The party said yesterday it would leave intact a plan to borrow and spend $1.5 billion on faster internet broadband over six years, while cutting its overall extra investment on infrastructure to $3.7 billion in response to bleak economic prospects.
That compares with a promise by National leader John Key in August to raise Government loans of $750 million for each of six years for infrastructure, amounting to $4.5 billion.
He announced a new category then of "roads of national significance" such as State Highway 1 which would be central to National's investment plans, and a streamlined consenting process for priority projects.
But keeping the broadband roll-out means the extra amount for roads and other infrastructure will shrink from $3 billion to $2.2 billion.
National's decision to ease back the throttle after the Government's forecast of 10 years of Budget deficits is alarming contractors and infrastructure financiers.
Contractors' Federation chief executive Richard Michael fears it will limit the economic stimulation at which National is aiming its tax cuts.
"Infrastructure is one of the building blocks of the economy and should be the last thing to be cut," he said.
The Council for Infrastructure Development is similarly disappointed, although it sees an increasing role for private investment in roads and railways to supplement direct Government funding.
"We would hate to see the focus on cost management and cost reduction once again inhibiting and limiting New Zealand's ability to grow and expand its economy," said chief executive Stephen Selwood. He said New Zealand faced a funding gap of $15 billion just for transport projects, of which he saw the highest priority as the $1.89 billion pair of motorway tunnels through Waterview on Auckland's western ring route bypass.
The cost of that alone could rise to $2.14 billion - almost as much as National's extra funding allocation from transport loans - if a Transport Agency study after submissions from business and motoring groups concludes the tunnels should be made wide enough for three traffic lanes in each direction, rather than just two.
The infrastructure council's wish-list includes $6.85 billion of new roads, $4.2 billion of rail development and the $4 billion set of motorway and train tunnels proposed for Auckland's next Waitemata crossing.
Mr Selwood said even if the harbour tunnels and new rail links beneath central Auckland and to the airport were deferred past 2018, an $8 billion transport funding gap would exist, needing about $700 million for each of 30 years for loan repayments.

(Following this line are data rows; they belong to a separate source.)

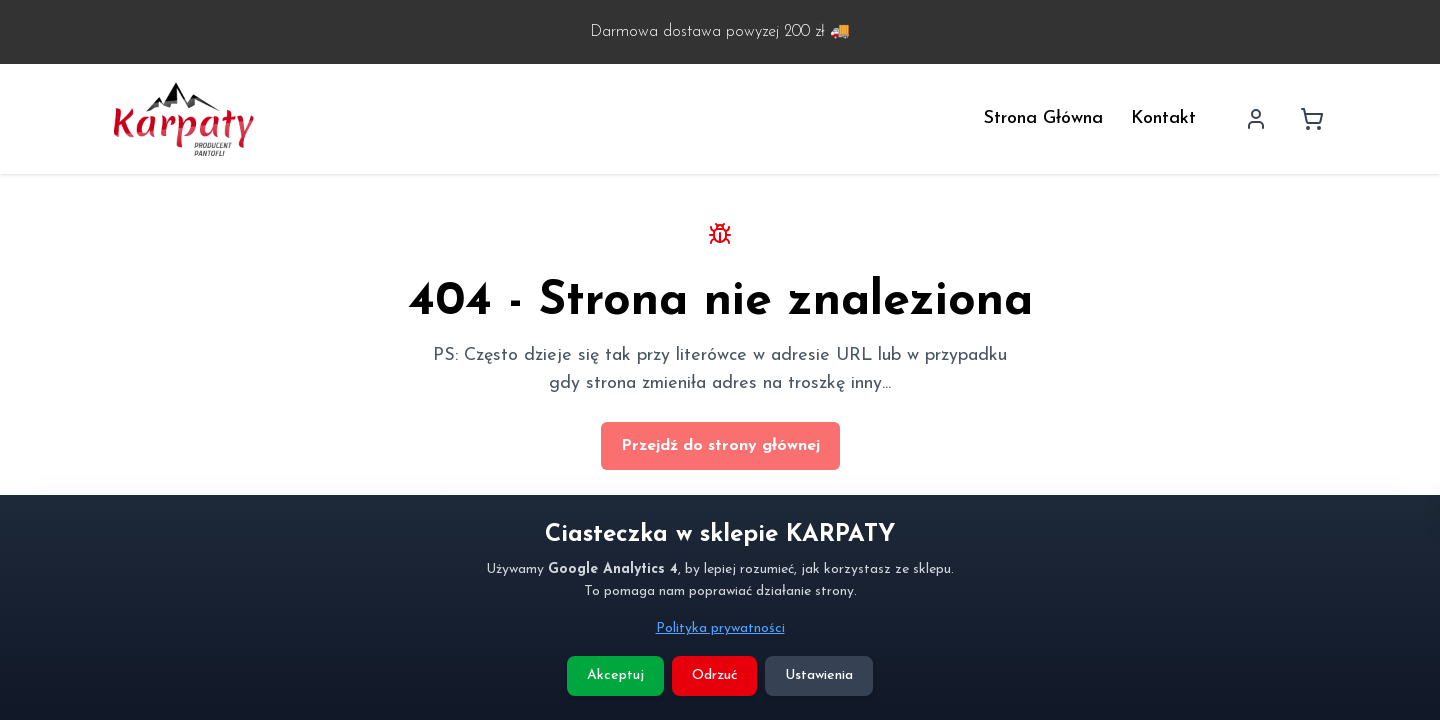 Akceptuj (615, 675)
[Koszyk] (1312, 119)
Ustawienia (819, 675)
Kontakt (1163, 118)
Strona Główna (1043, 118)
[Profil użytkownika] (1256, 119)
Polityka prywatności (720, 628)
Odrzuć (714, 675)
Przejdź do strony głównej (720, 446) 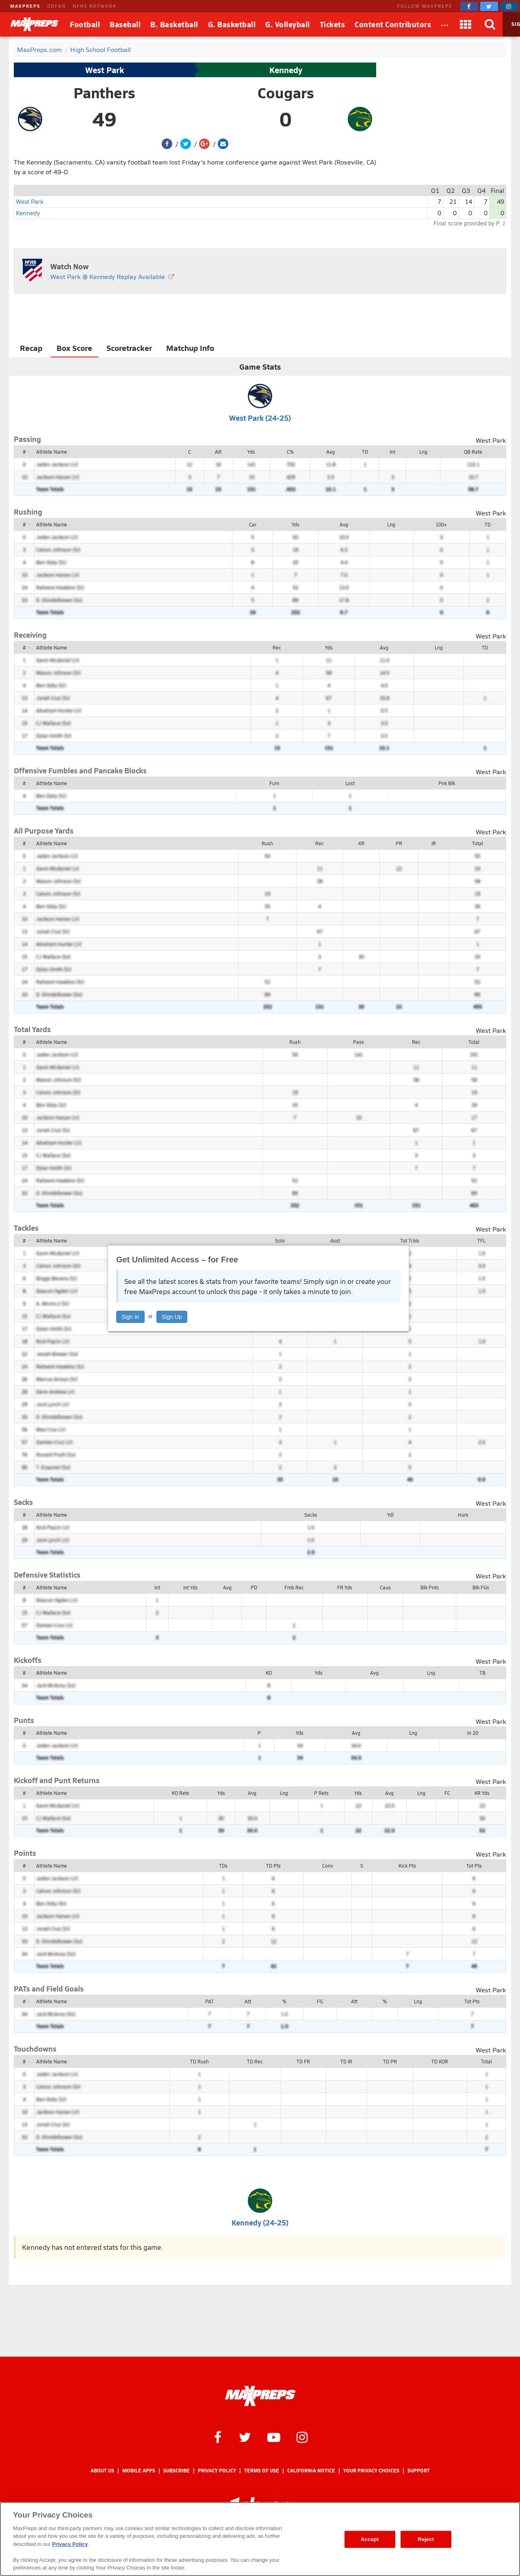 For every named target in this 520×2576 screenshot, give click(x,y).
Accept (370, 2539)
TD (365, 451)
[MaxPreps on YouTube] (273, 2436)
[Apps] (466, 24)
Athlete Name (51, 451)
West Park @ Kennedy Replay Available (107, 276)
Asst (335, 1240)
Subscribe (176, 2470)
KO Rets (180, 1793)
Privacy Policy (217, 2470)
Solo (280, 1240)
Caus (385, 1587)
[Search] (490, 24)
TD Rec (255, 2061)
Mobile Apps (138, 2470)
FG (320, 2001)
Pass (358, 1042)
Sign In (130, 1317)
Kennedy (285, 70)
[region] (260, 2539)
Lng (423, 451)
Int (392, 451)
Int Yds (190, 1587)
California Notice (311, 2470)
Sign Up (172, 1317)
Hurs (463, 1514)
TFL (481, 1240)
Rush (267, 843)
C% (290, 451)
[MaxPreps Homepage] (260, 2396)
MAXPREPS (25, 6)
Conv (327, 1865)
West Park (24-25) (260, 418)
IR (433, 843)
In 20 (472, 1733)
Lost (350, 783)
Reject (426, 2539)
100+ (441, 524)
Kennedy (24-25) (260, 2222)
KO (269, 1672)
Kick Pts (407, 1865)
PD (254, 1587)
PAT (209, 2001)
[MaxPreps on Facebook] (469, 6)
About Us (102, 2470)
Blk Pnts (429, 1587)
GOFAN (56, 6)
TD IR (346, 2061)
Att (218, 451)
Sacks (310, 1514)
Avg (330, 451)
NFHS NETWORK (95, 6)
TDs (223, 1865)
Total (477, 843)
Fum (274, 783)
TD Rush (199, 2061)
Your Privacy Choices (371, 2470)
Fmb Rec (294, 1587)
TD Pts (273, 1865)
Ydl (390, 1514)
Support (418, 2470)
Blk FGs (480, 1587)
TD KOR (439, 2061)
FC (447, 1793)
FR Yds (344, 1587)
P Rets (321, 1793)
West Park (104, 70)
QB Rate (473, 451)
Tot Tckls (409, 1240)
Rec (277, 647)
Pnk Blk (446, 783)
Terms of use (261, 2470)
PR (399, 843)
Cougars (286, 92)
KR (361, 843)
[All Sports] (445, 24)
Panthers (104, 92)
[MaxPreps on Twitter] (489, 6)
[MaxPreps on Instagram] (509, 6)
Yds (251, 451)
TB (482, 1672)
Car (252, 524)
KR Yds (482, 1793)
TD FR (303, 2061)
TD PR (390, 2061)
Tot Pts (474, 1865) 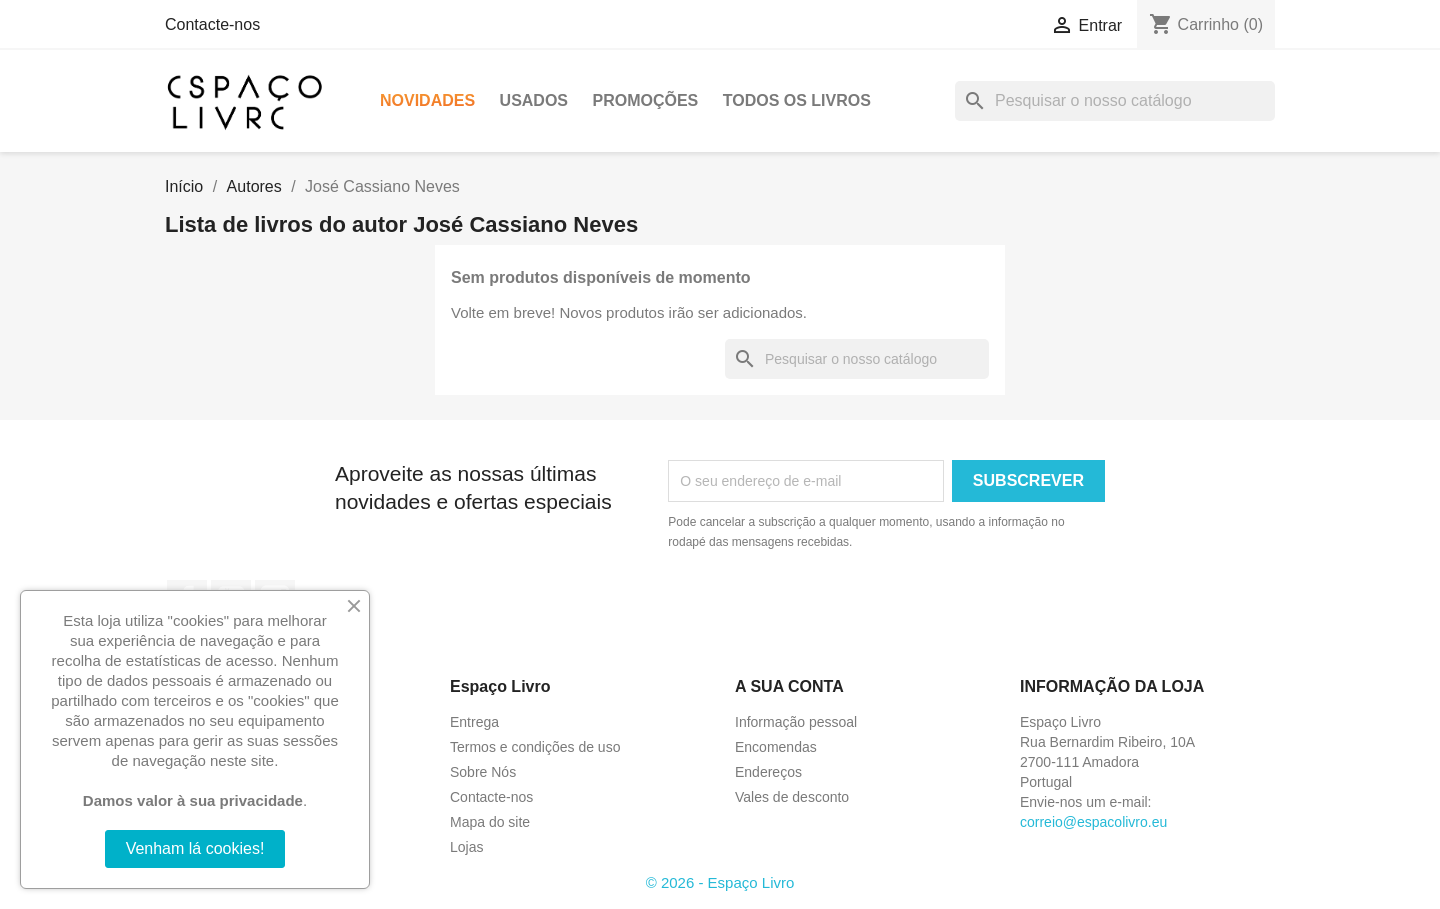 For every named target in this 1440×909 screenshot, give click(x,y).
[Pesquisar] (1115, 101)
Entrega (474, 722)
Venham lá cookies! (195, 848)
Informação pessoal (796, 722)
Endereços (768, 772)
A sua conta (789, 686)
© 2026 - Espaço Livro (720, 882)
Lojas (466, 847)
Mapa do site (490, 822)
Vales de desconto (792, 797)
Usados (534, 100)
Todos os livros (797, 100)
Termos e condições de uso (535, 747)
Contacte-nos (212, 24)
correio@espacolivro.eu (1093, 822)
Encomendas (776, 747)
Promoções (645, 100)
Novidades (427, 100)
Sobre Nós (483, 772)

But despite the global credit crunch, he said infrastructure remained attractive to private investors, particularly for superannuation funds seeking higher security than offered by other sectors.
Green Party spokesman Keith Locke questioned the security of investments in new roads at a time of uncertainty over cheap oil supplies.
He said public transport was a far safer proposition to cater for growing numbers of people needing to find cheaper ways of getting around.